写真:John McCoy / 特派員

 メジャーの野球の歴史を塗り替えまくっている。先頭打者ホームランで自己最多の47号を記録したのち、第2打席に四球で出塁すると48個目の盗塁を決めた。

 これで「ホームラン47-盗塁48」とメジャー記録をまた更新。バッターとピッチャーの二刀流ばかりか、投げれないとなれば走ると言わんばかりのプレーから、大谷翔平の能力を疑うものはもう、誰もいないだろう。

 12年前。希望していた「メジャーリーグ」ではなく、北海道日本ハムファイターズに入団を決めた大谷翔平に対して「二刀流」を宣言したファイターズとその指揮官・栗山英樹は大きな批判にさらされていた。

「無理やり指名した」「プロで二刀流ができるわけがない」「高校出たての選手に何を…、プロを舐めてるのか」……。

 しかし、栗山英樹はいっさいブレなかった。

 事実、入団が決まったあと、まだキャンプインもしていない頃、大谷翔平についてこう書いている――。

 総ページ848。「大谷翔平はやっぱりすごい。でもこれだけの人が彼を生かしたんだと思うと感動を覚えました(40代・男性)」などと、大きな反響を呼んでいる栗山英樹氏の新刊『監督の財産』からその時の思いを紹介する。

メジャーにない日本プロ野球の長所

(『監督の財産』収録「3 伝える。」より。執筆は2013年1月)

 日本の野球が、世界に誇れるものはふたつある。

 ひとつは、高校野球という文化によって育まれてきた精神性。「魂」と言い換えてもいい。

 日本の場合、プロ野球選手は、ほぼ全員が高校野球を経験してきている。全国どこにいても、誰もがみな、甲子園という唯一無二の舞台を目指し、1日でも長く同じ仲間たちと野球をやるために、全身全霊を傾けてきた。

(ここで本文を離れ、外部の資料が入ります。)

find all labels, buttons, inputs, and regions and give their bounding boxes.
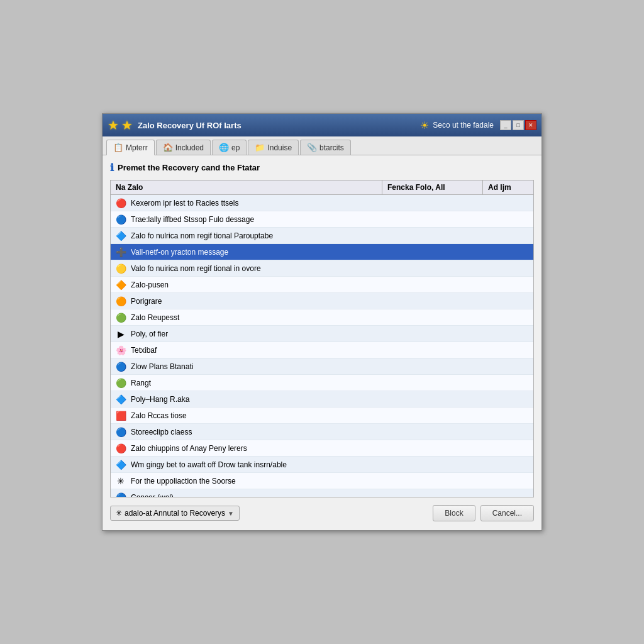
row-adjust [483,283,533,287]
dropdown-button[interactable]: ✳ adalo-at Annutal to Recoverys ▼ [110,506,240,521]
table-row[interactable]: ✳ For the uppoliaction the Soorse [111,473,533,489]
cancel-button[interactable]: Cancel... [480,505,534,521]
row-folder [382,479,483,483]
row-text: Porigrare [128,295,382,308]
title-right-section: ☀ Seco ut the fadale [420,119,494,131]
table-row[interactable]: 🔴 Kexerom ipr lest to Racies ttsels [111,195,533,211]
content-area: ℹ Premet the Recovery cand the Ftatar Na… [103,155,541,530]
row-icon: 🟥 [113,411,128,421]
table-row[interactable]: 🔶 Zalo-pusen [111,277,533,293]
maximize-button[interactable]: □ [513,120,524,130]
tab-mpterr[interactable]: 📋 Mpterr [106,140,155,155]
row-icon: 🔵 [113,214,128,225]
row-folder [382,414,483,418]
row-adjust [483,496,533,497]
row-adjust [483,479,533,483]
star-icon-1: ★ [108,118,119,133]
table-row[interactable]: 🟢 Zalo Reupesst [111,309,533,326]
info-icon: ℹ [110,162,114,174]
tab-btarcits-icon: 📎 [307,143,317,152]
table-row[interactable]: 🌸 Tetxibaf [111,342,533,358]
items-table: Na Zalo Fencka Folo, All Ad Ijm 🔴 Kexero… [110,180,534,497]
block-button[interactable]: Block [433,505,475,521]
section-header-text: Premet the Recovery cand the Ftatar [118,163,260,172]
row-icon: 🟢 [113,378,128,388]
row-text: Tetxibaf [128,344,382,357]
row-adjust [483,250,533,254]
table-row[interactable]: 🟠 Porigrare [111,293,533,309]
row-adjust [483,414,533,418]
col-header-name: Na Zalo [111,180,382,194]
row-icon: 🔷 [113,460,128,470]
row-folder [382,348,483,352]
tab-ep-label: ep [231,143,240,152]
row-adjust [483,201,533,205]
row-adjust [483,463,533,467]
row-text: Poly, of fier [128,328,382,340]
row-adjust [483,218,533,221]
row-folder [382,283,483,287]
title-bar-icons: ★ ★ [108,118,133,133]
row-icon: ▶ [113,329,128,339]
row-folder [382,496,483,497]
row-text: Valo fo nuirica nom regif tional in ovor… [128,262,382,275]
row-text: Kexerom ipr lest to Racies ttsels [128,197,382,209]
row-icon: 🔵 [113,362,128,372]
main-window: ★ ★ Zalo Recovery Uf ROf Iarts ☀ Seco ut… [102,113,542,531]
row-icon: 🔴 [113,443,128,453]
sun-icon: ☀ [420,119,429,131]
row-adjust [483,348,533,352]
section-header: ℹ Premet the Recovery cand the Ftatar [110,162,534,174]
tab-included[interactable]: 🏠 Included [156,140,211,155]
table-row[interactable]: 🔵 Cancer (wel) [111,489,533,497]
tab-induise[interactable]: 📁 Induise [248,140,299,155]
row-text: Trae:lally iffbed Stssop Fulo dessage [128,213,382,226]
row-icon: ➕ [113,247,128,257]
row-adjust [483,397,533,401]
table-row[interactable]: 🔷 Wm gingy bet to awaft off Drow tank in… [111,457,533,473]
row-icon: 🌸 [113,345,128,355]
table-row[interactable]: 🔷 Poly–Hang R.aka [111,391,533,408]
row-text: Storeeclipb claess [128,426,382,438]
row-icon: 🔴 [113,198,128,208]
row-folder [382,267,483,270]
title-bar: ★ ★ Zalo Recovery Uf ROf Iarts ☀ Seco ut… [103,114,541,136]
row-text: Zalo-pusen [128,279,382,291]
row-text: Zalo chiuppins of Anay Peny lerers [128,442,382,455]
table-row[interactable]: ➕ Vall-netf-on yracton message [111,244,533,260]
table-body[interactable]: 🔴 Kexerom ipr lest to Racies ttsels 🔵 Tr… [111,195,533,497]
table-row[interactable]: 🔴 Zalo chiuppins of Anay Peny lerers [111,440,533,457]
row-text: For the uppoliaction the Soorse [128,475,382,487]
table-row[interactable]: 🔵 Storeeclipb claess [111,424,533,440]
row-text: Wm gingy bet to awaft off Drow tank insr… [128,458,382,471]
table-row[interactable]: ▶ Poly, of fier [111,326,533,342]
table-row[interactable]: 🔵 Zlow Plans Btanati [111,358,533,375]
app-title: Zalo Recovery Uf ROf Iarts [138,121,420,130]
minimize-button[interactable]: _ [500,120,511,130]
row-text: Zalo fo nulrica nom regif tional Paroupt… [128,230,382,242]
row-text: Cancer (wel) [128,491,382,497]
row-folder [382,332,483,336]
table-row[interactable]: 🟢 Rangt [111,375,533,391]
row-folder [382,430,483,434]
row-folder [382,447,483,450]
table-row[interactable]: 🟡 Valo fo nuirica nom regif tional in ov… [111,260,533,277]
row-icon: 🟠 [113,296,128,306]
row-folder [382,381,483,385]
table-row[interactable]: 🟥 Zalo Rccas tiose [111,408,533,424]
bottom-controls: ✳ adalo-at Annutal to Recoverys ▼ Block … [110,502,534,524]
row-text: Vall-netf-on yracton message [128,246,382,258]
close-button[interactable]: ✕ [525,120,536,130]
row-folder [382,316,483,319]
row-icon: 🟢 [113,313,128,323]
tab-ep[interactable]: 🌐 ep [212,140,247,155]
tab-induise-icon: 📁 [255,143,265,152]
row-folder [382,201,483,205]
table-row[interactable]: 🔷 Zalo fo nulrica nom regif tional Parou… [111,228,533,244]
row-text: Zalo Reupesst [128,311,382,324]
table-row[interactable]: 🔵 Trae:lally iffbed Stssop Fulo dessage [111,211,533,228]
tab-btarcits[interactable]: 📎 btarcits [300,140,351,155]
row-icon: 🔷 [113,231,128,241]
tab-mpterr-icon: 📋 [113,143,123,152]
tab-mpterr-label: Mpterr [126,143,148,152]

 そして、そのまま大人になる。そのまま大人になった選手がプロ野球をやっているから、そこには死に物狂いになってやる、高校野球の精神がしっかりと息づいている。そういうプレーというものは、観ている人たちの心に、必ずなにかを訴えてくれるはずだ。

 もうひとつは、日本のオリジナルといってもいい世界最高峰の技術である。強く振れなくても、柔らかくバットをコントロールして、芯と芯とをぶつける能力だったり、捕った瞬間に素早く投げる動きであったり、そういった技術は間違いなくメジャーより上だと思う。

 ただ、パワーに代表される身体能力は、相対的に見てメジャーが上回っているので、向こうにはすごい選手がいるんだというふうに見えているだけだ。

 すべてが一番だとはいわないが、日本には世界に誇れる技術がある。そこには自信を持っていい。

 だから、これはあくまでも僕の野球観だが、本当に野球がうまくなりたいなら、絶対に日本で学ぶべきだと思う。最後にどこでプレーするかは自分で選べばいい。ただそこまでは、日本のお家芸である野球の技術を身に付けてほしい。